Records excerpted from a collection
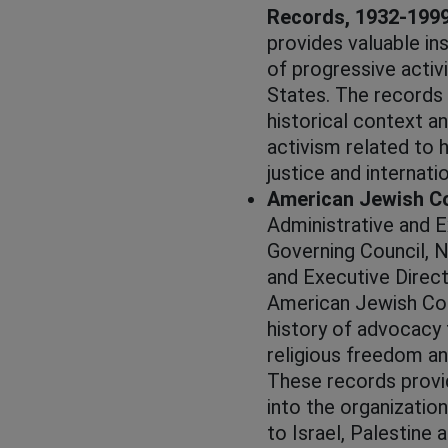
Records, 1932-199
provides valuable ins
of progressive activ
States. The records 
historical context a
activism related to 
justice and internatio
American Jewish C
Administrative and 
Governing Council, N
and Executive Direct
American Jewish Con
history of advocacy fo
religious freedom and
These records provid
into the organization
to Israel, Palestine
--
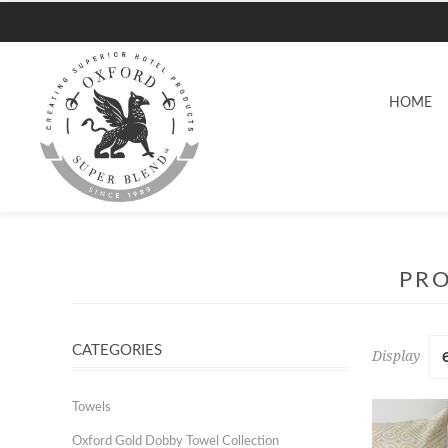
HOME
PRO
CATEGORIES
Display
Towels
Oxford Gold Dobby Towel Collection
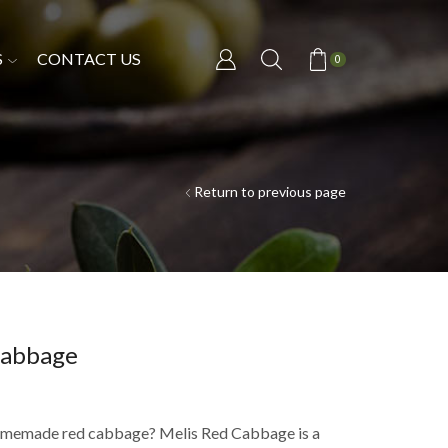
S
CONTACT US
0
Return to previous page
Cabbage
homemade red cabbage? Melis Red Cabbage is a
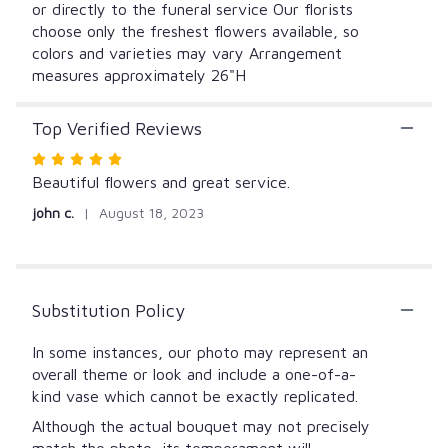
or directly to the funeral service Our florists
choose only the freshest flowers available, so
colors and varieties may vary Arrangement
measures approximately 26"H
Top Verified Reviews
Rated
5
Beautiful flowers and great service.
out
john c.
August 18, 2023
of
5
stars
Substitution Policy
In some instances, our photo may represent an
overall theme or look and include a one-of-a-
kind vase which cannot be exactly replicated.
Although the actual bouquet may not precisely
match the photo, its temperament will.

Required action » The answer must be a single number: how many lines in the records above contain the word "Jewish".

Your solution » 2